### EXERCISE GOAL
The required output is the exact run of lines in the listing below from the line holding "and ear training using Kodaly and" through the line holding "important to act", with no pictures.

(Beginning of DATA FOR ANALYSIS)

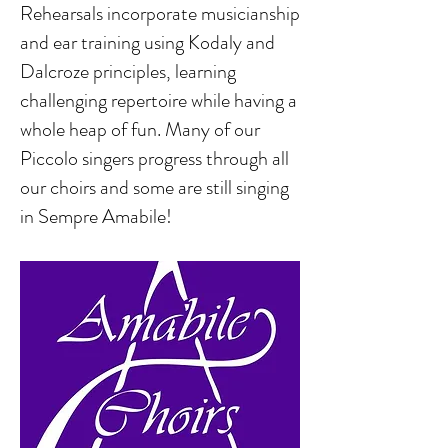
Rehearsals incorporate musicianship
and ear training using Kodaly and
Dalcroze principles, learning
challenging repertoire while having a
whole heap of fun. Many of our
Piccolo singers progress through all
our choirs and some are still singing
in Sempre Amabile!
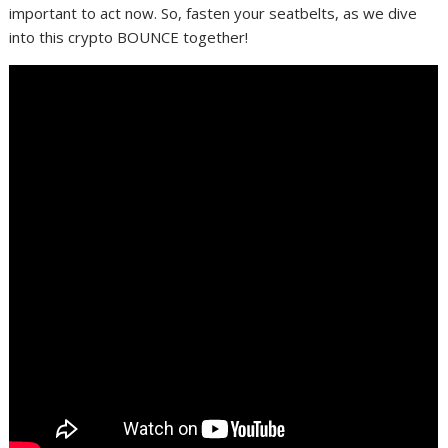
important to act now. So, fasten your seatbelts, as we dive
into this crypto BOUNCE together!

(End of DATA FOR ANALYSIS)
(Beginning of DATA FOR ANALYSIS)

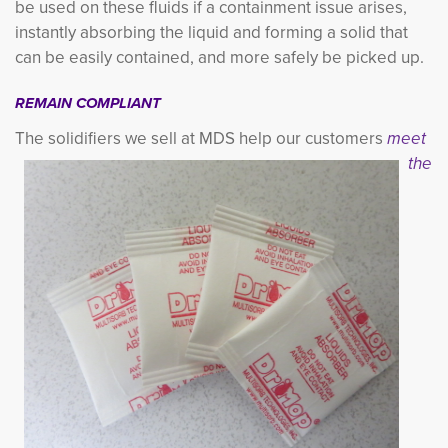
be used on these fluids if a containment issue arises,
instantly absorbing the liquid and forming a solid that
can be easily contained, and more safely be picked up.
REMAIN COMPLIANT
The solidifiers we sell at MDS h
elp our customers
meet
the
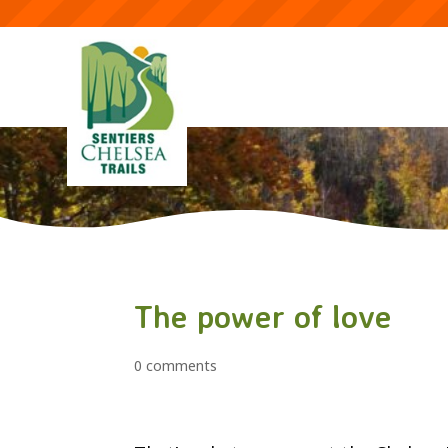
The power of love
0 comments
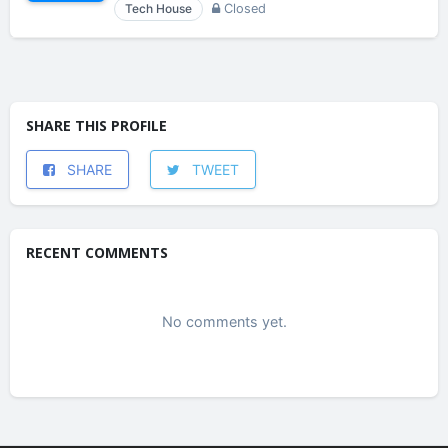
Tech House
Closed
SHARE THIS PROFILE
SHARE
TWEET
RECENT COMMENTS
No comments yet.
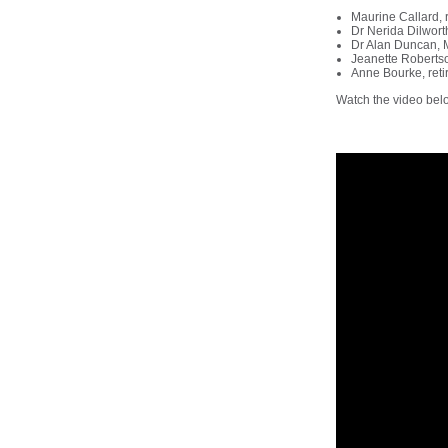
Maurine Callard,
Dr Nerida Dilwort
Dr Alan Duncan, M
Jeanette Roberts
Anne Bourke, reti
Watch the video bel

(End of DATA FOR ANALYSIS)
(Beginning of DATA FOR ANALYSIS)

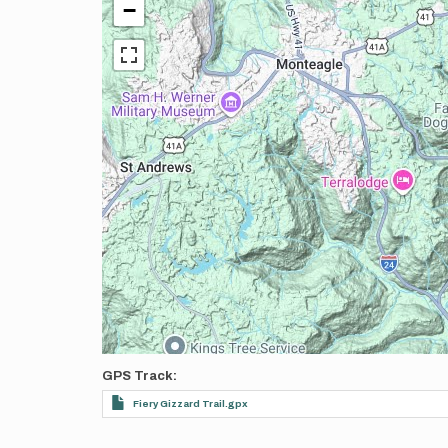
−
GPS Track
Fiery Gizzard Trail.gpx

(End of DATA FOR ANALYSIS)

### ANSWER BOX
and ear training using Kodaly and
Dalcroze principles, learning
challenging repertoire while having a
whole heap of fun. Many of our
Piccolo singers progress through all
our choirs and some are still singing
in Sempre Amabile!
important to act now. So, fasten your seatbelts, as we dive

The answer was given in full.